**About this exercise:**
Write out exactly the lines below from the one containing "majestueux et unique" to the last, both ends kept, and nothing more; skip all pictures.

Saved entries
'''
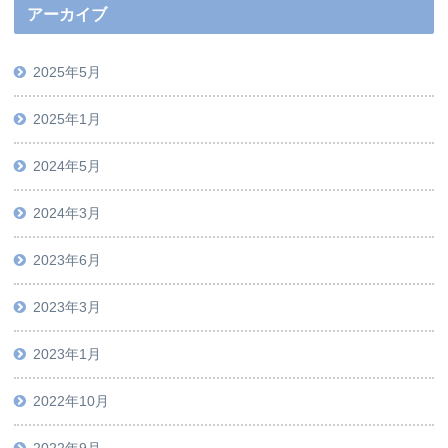
アーカイブ
2025年5月
2025年1月
2024年5月
2024年3月
2023年6月
2023年3月
2023年1月
2022年10月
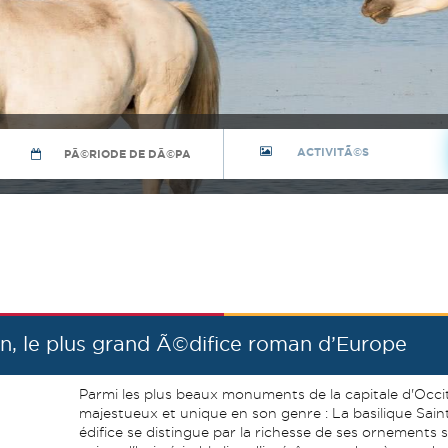
in, le plus grand Ã©difice roman d’Europe
Parmi les plus beaux monuments de la capitale d'Occita
majestueux et unique en son genre : La basilique Sai
édifice se distingue par la richesse de ses ornements 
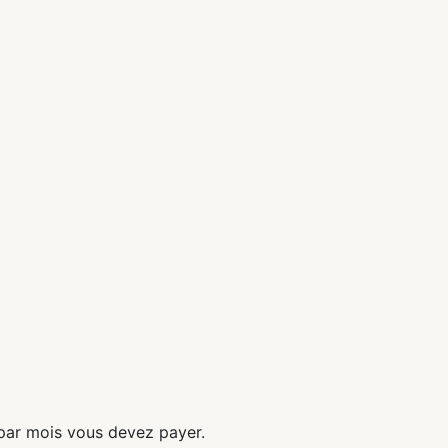
n par mois vous devez payer.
'''
**Exercise answer:**
majestueux et unique en son genre : La basilique Sai
édifice se distingue par la richesse de ses ornements 
n par mois vous devez payer.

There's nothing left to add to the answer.